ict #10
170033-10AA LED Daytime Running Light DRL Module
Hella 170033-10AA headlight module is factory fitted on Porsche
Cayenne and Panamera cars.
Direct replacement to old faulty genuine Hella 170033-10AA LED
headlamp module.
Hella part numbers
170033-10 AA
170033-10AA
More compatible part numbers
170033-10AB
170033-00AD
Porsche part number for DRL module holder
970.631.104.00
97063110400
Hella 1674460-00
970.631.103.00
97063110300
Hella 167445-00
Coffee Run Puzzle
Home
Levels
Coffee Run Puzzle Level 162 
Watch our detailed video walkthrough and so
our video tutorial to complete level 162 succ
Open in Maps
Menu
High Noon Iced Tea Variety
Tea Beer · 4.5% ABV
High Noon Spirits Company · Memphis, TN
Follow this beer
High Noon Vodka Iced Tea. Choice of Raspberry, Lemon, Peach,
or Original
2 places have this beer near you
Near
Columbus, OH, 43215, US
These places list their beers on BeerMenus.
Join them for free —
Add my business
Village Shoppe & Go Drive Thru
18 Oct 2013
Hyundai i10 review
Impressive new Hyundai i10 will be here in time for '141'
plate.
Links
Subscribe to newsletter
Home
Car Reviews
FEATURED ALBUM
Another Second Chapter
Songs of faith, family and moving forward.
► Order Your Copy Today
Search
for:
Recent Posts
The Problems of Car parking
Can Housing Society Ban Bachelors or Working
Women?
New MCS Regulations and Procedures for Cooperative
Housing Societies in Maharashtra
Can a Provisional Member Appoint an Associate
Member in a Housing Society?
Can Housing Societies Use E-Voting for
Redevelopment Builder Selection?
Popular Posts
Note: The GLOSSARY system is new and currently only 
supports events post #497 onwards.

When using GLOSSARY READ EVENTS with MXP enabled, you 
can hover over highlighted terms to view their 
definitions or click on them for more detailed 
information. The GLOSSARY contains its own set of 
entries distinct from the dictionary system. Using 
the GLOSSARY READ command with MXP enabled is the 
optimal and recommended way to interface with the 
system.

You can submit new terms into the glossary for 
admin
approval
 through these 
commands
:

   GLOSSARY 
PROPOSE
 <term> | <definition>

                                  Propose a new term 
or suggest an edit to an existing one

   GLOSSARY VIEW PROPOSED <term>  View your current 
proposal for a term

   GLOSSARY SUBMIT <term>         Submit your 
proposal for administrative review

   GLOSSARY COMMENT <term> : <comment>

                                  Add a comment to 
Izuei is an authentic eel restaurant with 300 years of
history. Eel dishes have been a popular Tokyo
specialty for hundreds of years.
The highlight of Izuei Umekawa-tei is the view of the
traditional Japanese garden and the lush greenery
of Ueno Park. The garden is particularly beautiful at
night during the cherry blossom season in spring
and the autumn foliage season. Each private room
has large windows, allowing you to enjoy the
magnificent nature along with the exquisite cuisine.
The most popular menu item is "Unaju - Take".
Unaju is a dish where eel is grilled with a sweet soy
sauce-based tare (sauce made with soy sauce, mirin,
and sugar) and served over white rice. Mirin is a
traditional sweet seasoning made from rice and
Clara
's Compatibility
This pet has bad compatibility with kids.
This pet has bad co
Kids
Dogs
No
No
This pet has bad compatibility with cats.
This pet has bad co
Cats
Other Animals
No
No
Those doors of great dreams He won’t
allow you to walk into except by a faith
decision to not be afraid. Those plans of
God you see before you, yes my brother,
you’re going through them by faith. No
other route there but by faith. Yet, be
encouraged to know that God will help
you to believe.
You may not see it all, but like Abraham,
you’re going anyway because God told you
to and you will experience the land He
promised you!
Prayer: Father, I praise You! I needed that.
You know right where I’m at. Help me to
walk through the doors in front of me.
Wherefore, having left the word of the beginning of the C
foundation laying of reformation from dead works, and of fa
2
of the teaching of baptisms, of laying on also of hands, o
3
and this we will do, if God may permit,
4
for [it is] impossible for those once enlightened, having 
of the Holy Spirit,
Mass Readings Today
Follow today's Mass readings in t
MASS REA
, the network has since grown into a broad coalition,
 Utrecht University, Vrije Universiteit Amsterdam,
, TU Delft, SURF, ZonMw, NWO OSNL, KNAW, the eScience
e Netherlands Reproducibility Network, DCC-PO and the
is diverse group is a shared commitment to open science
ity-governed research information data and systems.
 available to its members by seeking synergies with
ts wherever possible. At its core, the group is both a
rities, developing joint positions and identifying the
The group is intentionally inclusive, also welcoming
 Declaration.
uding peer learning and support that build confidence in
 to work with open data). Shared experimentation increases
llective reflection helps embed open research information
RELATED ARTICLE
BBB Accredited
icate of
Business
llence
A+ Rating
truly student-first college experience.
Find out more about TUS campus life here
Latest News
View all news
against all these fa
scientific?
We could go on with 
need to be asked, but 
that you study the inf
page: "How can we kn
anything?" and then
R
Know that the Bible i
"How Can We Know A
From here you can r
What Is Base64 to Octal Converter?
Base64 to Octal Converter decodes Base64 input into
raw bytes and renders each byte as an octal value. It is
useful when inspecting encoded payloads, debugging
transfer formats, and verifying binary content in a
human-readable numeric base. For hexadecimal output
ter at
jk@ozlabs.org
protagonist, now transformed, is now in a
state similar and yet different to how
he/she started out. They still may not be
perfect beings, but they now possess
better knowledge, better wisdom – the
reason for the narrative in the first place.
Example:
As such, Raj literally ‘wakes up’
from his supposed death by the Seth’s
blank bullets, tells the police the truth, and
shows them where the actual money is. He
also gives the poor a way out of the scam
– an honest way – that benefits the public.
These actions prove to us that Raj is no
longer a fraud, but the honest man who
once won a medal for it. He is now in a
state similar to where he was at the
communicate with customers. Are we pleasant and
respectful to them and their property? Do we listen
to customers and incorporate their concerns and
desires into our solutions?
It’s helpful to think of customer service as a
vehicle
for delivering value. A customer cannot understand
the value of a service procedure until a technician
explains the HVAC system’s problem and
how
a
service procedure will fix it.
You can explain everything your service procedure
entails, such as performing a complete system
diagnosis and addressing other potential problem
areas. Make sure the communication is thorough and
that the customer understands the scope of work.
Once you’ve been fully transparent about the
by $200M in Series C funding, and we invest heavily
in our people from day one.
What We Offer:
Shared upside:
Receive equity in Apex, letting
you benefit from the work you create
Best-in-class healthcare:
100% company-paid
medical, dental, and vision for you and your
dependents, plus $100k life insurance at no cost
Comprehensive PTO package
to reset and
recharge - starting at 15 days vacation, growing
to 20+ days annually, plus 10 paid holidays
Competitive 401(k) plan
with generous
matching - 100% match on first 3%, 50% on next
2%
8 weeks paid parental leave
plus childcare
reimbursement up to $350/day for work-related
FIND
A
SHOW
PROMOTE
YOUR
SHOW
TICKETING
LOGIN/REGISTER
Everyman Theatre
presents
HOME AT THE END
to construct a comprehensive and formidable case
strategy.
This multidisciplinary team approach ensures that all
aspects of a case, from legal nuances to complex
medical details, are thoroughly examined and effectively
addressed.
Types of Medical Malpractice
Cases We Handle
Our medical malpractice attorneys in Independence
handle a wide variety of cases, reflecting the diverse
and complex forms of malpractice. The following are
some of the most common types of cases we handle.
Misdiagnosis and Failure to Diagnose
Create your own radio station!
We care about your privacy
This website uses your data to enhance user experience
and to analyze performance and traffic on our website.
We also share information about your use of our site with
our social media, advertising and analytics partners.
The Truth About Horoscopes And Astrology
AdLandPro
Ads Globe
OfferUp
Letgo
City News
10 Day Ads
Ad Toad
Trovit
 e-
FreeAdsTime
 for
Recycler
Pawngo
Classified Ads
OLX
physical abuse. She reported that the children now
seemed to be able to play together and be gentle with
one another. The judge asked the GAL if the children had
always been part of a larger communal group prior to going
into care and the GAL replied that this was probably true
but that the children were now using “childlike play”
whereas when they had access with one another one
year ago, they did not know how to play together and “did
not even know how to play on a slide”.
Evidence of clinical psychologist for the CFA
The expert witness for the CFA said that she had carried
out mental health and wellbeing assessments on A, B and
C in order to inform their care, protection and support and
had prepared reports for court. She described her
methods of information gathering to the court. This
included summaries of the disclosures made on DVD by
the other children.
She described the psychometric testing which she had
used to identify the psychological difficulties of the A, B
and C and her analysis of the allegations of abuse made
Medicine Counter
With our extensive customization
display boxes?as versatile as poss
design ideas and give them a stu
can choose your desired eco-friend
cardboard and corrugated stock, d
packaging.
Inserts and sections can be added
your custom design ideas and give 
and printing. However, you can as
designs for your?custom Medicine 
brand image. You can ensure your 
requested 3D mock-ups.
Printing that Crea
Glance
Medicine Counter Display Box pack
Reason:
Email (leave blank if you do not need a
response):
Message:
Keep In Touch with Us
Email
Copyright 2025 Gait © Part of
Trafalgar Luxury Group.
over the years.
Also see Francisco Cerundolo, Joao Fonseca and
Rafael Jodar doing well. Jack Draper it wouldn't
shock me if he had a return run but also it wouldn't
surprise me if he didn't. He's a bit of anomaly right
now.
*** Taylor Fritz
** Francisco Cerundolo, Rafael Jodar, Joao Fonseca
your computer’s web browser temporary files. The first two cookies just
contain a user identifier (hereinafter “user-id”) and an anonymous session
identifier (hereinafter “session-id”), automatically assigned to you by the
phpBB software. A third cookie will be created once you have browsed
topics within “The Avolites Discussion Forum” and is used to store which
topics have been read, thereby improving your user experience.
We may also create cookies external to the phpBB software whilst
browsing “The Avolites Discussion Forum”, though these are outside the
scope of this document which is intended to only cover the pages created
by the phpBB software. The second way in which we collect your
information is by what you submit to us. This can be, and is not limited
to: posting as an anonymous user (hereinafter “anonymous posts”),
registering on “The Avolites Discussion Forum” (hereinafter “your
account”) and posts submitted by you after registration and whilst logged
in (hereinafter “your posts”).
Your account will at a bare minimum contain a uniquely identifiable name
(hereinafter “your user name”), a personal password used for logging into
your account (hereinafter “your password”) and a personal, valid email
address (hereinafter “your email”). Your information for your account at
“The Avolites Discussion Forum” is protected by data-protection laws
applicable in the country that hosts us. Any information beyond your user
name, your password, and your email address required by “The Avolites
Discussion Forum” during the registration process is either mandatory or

> _Work to complete_
Copy out, exactly and alone, the lines of the entries above between the ones holding "shows them where the actual money is. He" and "diagnosis and addressing", inclusive.

> _Exercise answer_
shows them where the actual money is. He
also gives the poor a way out of the scam
– an honest way – that benefits the public.
These actions prove to us that Raj is no
longer a fraud, but the honest man who
once won a medal for it. He is now in a
state similar to where he was at the
communicate with customers. Are we pleasant and
respectful to them and their property? Do we listen
to customers and incorporate their concerns and
desires into our solutions?
It’s helpful to think of customer service as a
vehicle
for delivering value. A customer cannot understand
the value of a service procedure until a technician
explains the HVAC system’s problem and
how
a
service procedure will fix it.
You can explain everything your service procedure
entails, such as performing a complete system
diagnosis and addressing other potential problem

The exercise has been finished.